### WORK INSTRUCTIONS
Return the listing in full. Keep each line exactly as it is.
------------------------
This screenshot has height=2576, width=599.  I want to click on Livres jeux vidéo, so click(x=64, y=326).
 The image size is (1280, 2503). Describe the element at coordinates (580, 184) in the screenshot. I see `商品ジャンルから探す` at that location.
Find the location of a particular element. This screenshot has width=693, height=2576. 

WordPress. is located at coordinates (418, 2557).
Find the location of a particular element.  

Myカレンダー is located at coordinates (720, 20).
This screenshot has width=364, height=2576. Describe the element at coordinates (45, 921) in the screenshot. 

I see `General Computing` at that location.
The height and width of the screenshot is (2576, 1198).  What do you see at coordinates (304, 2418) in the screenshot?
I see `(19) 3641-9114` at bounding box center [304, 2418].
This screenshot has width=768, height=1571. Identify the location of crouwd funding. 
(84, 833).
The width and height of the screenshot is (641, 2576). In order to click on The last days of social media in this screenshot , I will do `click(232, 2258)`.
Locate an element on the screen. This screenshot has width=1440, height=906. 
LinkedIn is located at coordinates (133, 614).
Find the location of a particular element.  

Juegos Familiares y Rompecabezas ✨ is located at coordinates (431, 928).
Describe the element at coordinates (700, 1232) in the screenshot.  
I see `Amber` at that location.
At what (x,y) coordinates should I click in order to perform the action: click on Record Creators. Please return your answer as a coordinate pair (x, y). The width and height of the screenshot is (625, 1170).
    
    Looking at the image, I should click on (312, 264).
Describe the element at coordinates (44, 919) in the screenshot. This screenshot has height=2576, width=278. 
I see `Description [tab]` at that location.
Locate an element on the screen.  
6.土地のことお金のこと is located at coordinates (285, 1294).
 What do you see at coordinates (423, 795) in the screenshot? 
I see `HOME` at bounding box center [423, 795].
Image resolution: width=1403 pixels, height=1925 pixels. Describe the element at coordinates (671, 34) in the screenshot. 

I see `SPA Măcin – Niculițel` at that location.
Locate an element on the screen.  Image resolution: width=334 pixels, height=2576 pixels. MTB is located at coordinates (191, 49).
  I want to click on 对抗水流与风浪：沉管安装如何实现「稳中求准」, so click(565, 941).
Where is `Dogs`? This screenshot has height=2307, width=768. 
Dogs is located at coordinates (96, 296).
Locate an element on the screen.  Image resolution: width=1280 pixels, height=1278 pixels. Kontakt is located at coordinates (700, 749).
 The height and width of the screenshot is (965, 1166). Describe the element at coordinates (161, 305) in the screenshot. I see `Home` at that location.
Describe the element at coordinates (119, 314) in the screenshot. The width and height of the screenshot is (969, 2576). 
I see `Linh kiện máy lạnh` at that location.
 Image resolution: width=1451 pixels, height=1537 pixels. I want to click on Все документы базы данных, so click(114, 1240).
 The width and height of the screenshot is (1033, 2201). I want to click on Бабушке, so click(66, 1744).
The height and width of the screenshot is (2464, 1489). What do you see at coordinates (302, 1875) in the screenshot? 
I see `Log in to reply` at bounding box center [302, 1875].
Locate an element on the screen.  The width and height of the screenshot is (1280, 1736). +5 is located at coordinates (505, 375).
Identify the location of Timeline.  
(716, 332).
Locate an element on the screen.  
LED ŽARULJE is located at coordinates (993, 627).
------------------------
### YOUR RESPONSE
This screenshot has height=2576, width=599.  I want to click on Livres jeux vidéo, so click(x=64, y=326).
 The image size is (1280, 2503). Describe the element at coordinates (580, 184) in the screenshot. I see `商品ジャンルから探す` at that location.
Find the location of a particular element. This screenshot has width=693, height=2576. 

WordPress. is located at coordinates (418, 2557).
Find the location of a particular element.  

Myカレンダー is located at coordinates (720, 20).
This screenshot has width=364, height=2576. Describe the element at coordinates (45, 921) in the screenshot. 

I see `General Computing` at that location.
The height and width of the screenshot is (2576, 1198).  What do you see at coordinates (304, 2418) in the screenshot?
I see `(19) 3641-9114` at bounding box center [304, 2418].
This screenshot has width=768, height=1571. Identify the location of crouwd funding. 
(84, 833).
The width and height of the screenshot is (641, 2576). In order to click on The last days of social media in this screenshot , I will do `click(232, 2258)`.
Locate an element on the screen. This screenshot has width=1440, height=906. 
LinkedIn is located at coordinates (133, 614).
Find the location of a particular element.  

Juegos Familiares y Rompecabezas ✨ is located at coordinates (431, 928).
Describe the element at coordinates (700, 1232) in the screenshot.  
I see `Amber` at that location.
At what (x,y) coordinates should I click in order to perform the action: click on Record Creators. Please return your answer as a coordinate pair (x, y). The width and height of the screenshot is (625, 1170).
    
    Looking at the image, I should click on (312, 264).
Describe the element at coordinates (44, 919) in the screenshot. This screenshot has height=2576, width=278. 
I see `Description [tab]` at that location.
Locate an element on the screen.  
6.土地のことお金のこと is located at coordinates (285, 1294).
 What do you see at coordinates (423, 795) in the screenshot? 
I see `HOME` at bounding box center [423, 795].
Image resolution: width=1403 pixels, height=1925 pixels. Describe the element at coordinates (671, 34) in the screenshot. 

I see `SPA Măcin – Niculițel` at that location.
Locate an element on the screen.  Image resolution: width=334 pixels, height=2576 pixels. MTB is located at coordinates (191, 49).
  I want to click on 对抗水流与风浪：沉管安装如何实现「稳中求准」, so click(565, 941).
Where is `Dogs`? This screenshot has height=2307, width=768. 
Dogs is located at coordinates (96, 296).
Locate an element on the screen.  Image resolution: width=1280 pixels, height=1278 pixels. Kontakt is located at coordinates (700, 749).
 The height and width of the screenshot is (965, 1166). Describe the element at coordinates (161, 305) in the screenshot. I see `Home` at that location.
Describe the element at coordinates (119, 314) in the screenshot. The width and height of the screenshot is (969, 2576). 
I see `Linh kiện máy lạnh` at that location.
 Image resolution: width=1451 pixels, height=1537 pixels. I want to click on Все документы базы данных, so click(114, 1240).
 The width and height of the screenshot is (1033, 2201). I want to click on Бабушке, so click(66, 1744).
The height and width of the screenshot is (2464, 1489). What do you see at coordinates (302, 1875) in the screenshot? 
I see `Log in to reply` at bounding box center [302, 1875].
Locate an element on the screen.  The width and height of the screenshot is (1280, 1736). +5 is located at coordinates (505, 375).
Identify the location of Timeline.  
(716, 332).
Locate an element on the screen.  
LED ŽARULJE is located at coordinates (993, 627).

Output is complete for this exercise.